The big interview

Novak Djovokic on vaccines, grand slams and playing tennis for ‘many more years’

What the men’s world No.1 said in his interview with the BBC 

Tennis star Novak Djokovic has given his first major TV interview since being deported from Australia last month. The men’s world No.1 had travelled to Melbourne to defend the Australian Open grand slam title but his visa was cancelled over his Covid-19 vaccine status. 

Speaking exclusively to the BBC’s Amol Rajan, the 34-year-old Serbian discussed a number of topics in the wide-ranging interview, including vaccines and playing future grand slams. 

We pick out the big talking points from Novak Djokovic: The Amol Rajan Interview, which will be aired on BBC One and iPlayer at 8.30pm tonight. 

‘I’m not anti-vax’

Djokovic confirmed to the BBC that he had vaccines as a child and was keeping his “mind open” about the possibility of being vaccinated in the future. “I was never against vaccination,” he said. “But I’ve always supported the freedom to choose what you put in your body. I understand that globally, everyone is trying to put a big effort into handling this virus and seeing, hopefully, an end soon to this virus.”

‘I take Covid very seriously’

In the interview, Rajan asked Djovokic about the sequence of events leading up to the Australian Open and how it was suggested that “it was convenient” how the player’s positive Covid case happened in time for him to be granted a medical exemption.

“I understand that there is a lot of criticism, and I understand that people come out with different theories on how lucky I was or how convenient it is,” he said. “But no-one is lucky and convenient of getting Covid. Millions of people have and are still struggling with Covid around the world. So I take this very seriously, I really don’t like someone thinking I’ve misused something or in my own favour, in order to, you know, get a positive PCR test and eventually go to Australia.”

‘The reason why I was deported’

Djovokic was “really sad and disappointed” with the way the whole saga ended in Australia. He said his vaccine status was not the reason why he was deported, but the possibility the situation would create an anti-vax sentiment down under.

“What people probably don’t know is that I was not deported from Australia on the basis that I was not vaccinated, or I broke any rules or that I made an error in my visa declaration,” he said. “All of that was actually approved and validated by the Federal Court of Australia and the Minister for Immigration.
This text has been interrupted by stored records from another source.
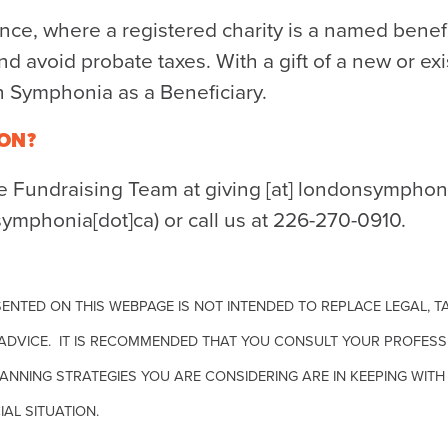
rance, where a registered charity is a named benef
nd avoid probate taxes. With a gift of a new or exi
Symphonia as a Beneficiary.
ON?
he Fundraising Team at
giving
[at]
londonsymphoni
symphonia[dot]ca)
or call us at 226-270-0910.
ENTED ON THIS WEBPAGE IS NOT INTENDED TO REPLACE LEGAL, TA
ADVICE. IT IS RECOMMENDED THAT YOU CONSULT YOUR PROFESS
ANNING STRATEGIES YOU ARE CONSIDERING ARE IN KEEPING WI
IAL SITUATION.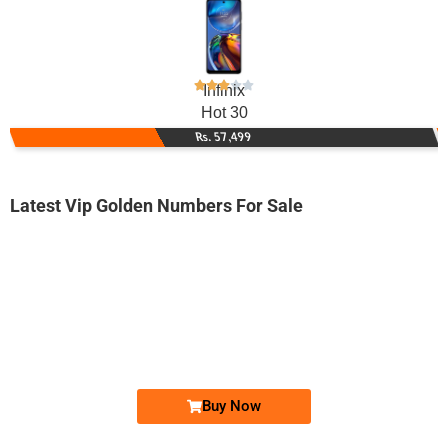
Infinix
Hot 30
Rs. 57,499
Latest Vip Golden Numbers For Sale
-0000
0333 0093 322
0333 00-9-3...
Expire
Ufone Golden Number
Price: 2,200/-
Buy Now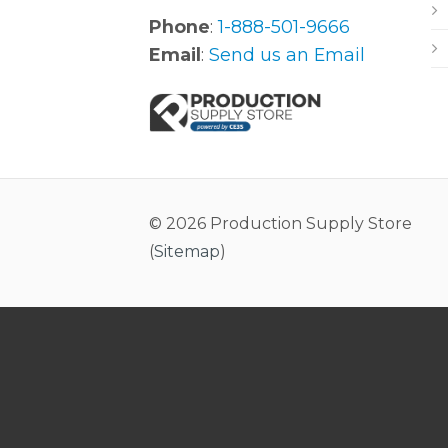
Phone
:
1-888-501-9666
Email
:
Send us an Email
© 2026 Production Supply Store
(
Sitemap
)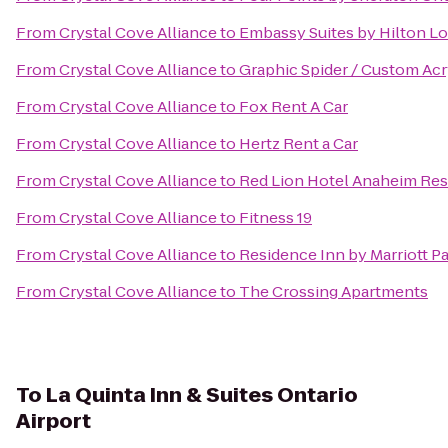
From
Crystal Cove Alliance
to
Embassy Suites by Hilton L
From
Crystal Cove Alliance
to
Graphic Spider / Custom Acr
From
Crystal Cove Alliance
to
Fox Rent A Car
From
Crystal Cove Alliance
to
Hertz Rent a Car
From
Crystal Cove Alliance
to
Red Lion Hotel Anaheim Res
From
Crystal Cove Alliance
to
Fitness 19
From
Crystal Cove Alliance
to
Residence Inn by Marriott P
From
Crystal Cove Alliance
to
The Crossing Apartments
To
La Quinta Inn & Suites Ontario
Airport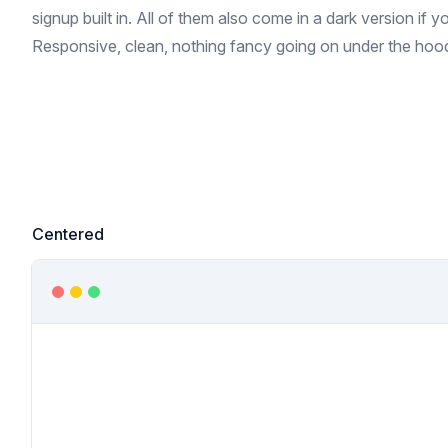
signup built in. All of them also come in a dark version if 
Responsive, clean, nothing fancy going on under the hoo
Centered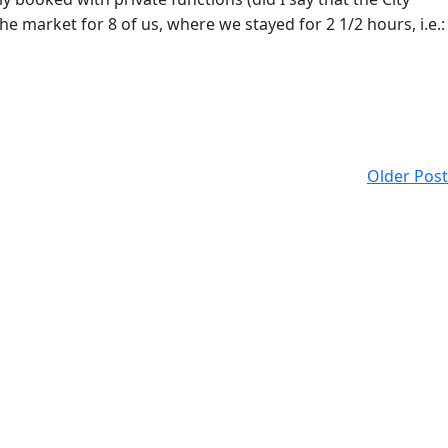
e market for 8 of us, where we stayed for 2 1/2 hours, i.e.:
Older Post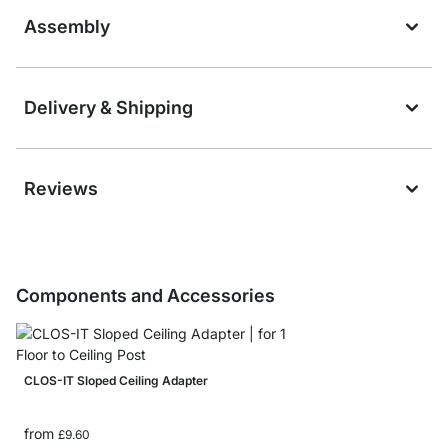
Assembly
Delivery & Shipping
Reviews
Components and Accessories
CLOS-IT Sloped Ceiling Adapter
from
£9.60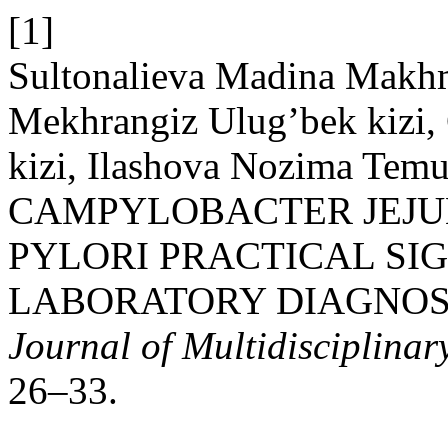
[1]
Sultonalieva Madina Makhm
Mekhrangiz Ulug’bek kizi,
kizi, Ilashova Nozima Temu
CAMPYLOBACTER JEJU
PYLORI PRACTICAL SI
LABORATORY DIAGNOS
Journal of Multidisciplinar
26–33.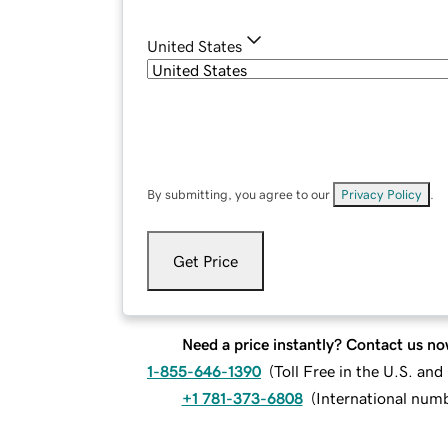
United States
By submitting, you agree to our
Privacy Policy
.
Get Price
Need a price instantly? Contact us no
1-855-646-1390
(
Toll Free in the U.S. an
+1 781-373-6808
(
International num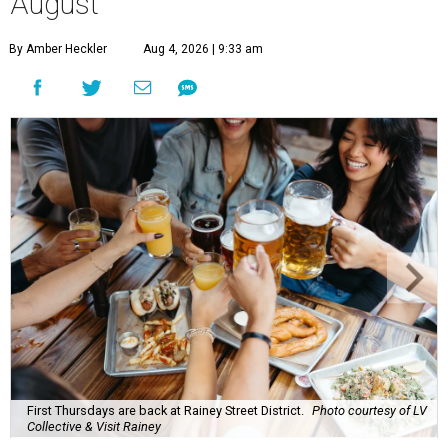
A
ugust might signal the end of summer for
some, but it's only the beginning for Austin's
most punishing season of triple-digit heat,
high humidity, and fan misters running 24/7. Whether it's
a nice cold-brewed tea, a crispy beer, or a refreshing
watermelon margarita, we're always trying to find new
drinks to keep us cool while the summer blazes on.
Here's what we know about Austin's bustling brewery and
bar scene this month.
Openings and relocations
A little more than a year after its initial
opening
in East
Austin, vintage lodge bar
Four Five Six
has relocated a
few blocks down the street. The bar is
now open
at 2337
The reason why I was deported from Australia was because the Minister for Immigration used his discretion to cancel my visa based on his perception that I might create some anti-vax sentiment in the country or in the city, which I completely disagree with.”

‘The price that I’m willing to pay’

Rafael Nadal’s victory in Melbourne was the Spaniard’s 21st career grand slam title – he is now one ahead of his “big three” rivals, Djokovic and Roger Federer. When asked by Rajan if he would pull out of major events such as Wimbledon and the French Open because of his vaccine stance, Djokovic said that’s “the price that I’m willing to pay”. 

Djokovic hopes that vaccination requirements in certain tournaments would change as he wants to play “for many more years”. However, he would forego the chance to become statistically the greatest male tennis player of all time because he felt so strongly about the situation, the BBC reported. He said: “The principles of decision making on my body are more important than any title or anything else.”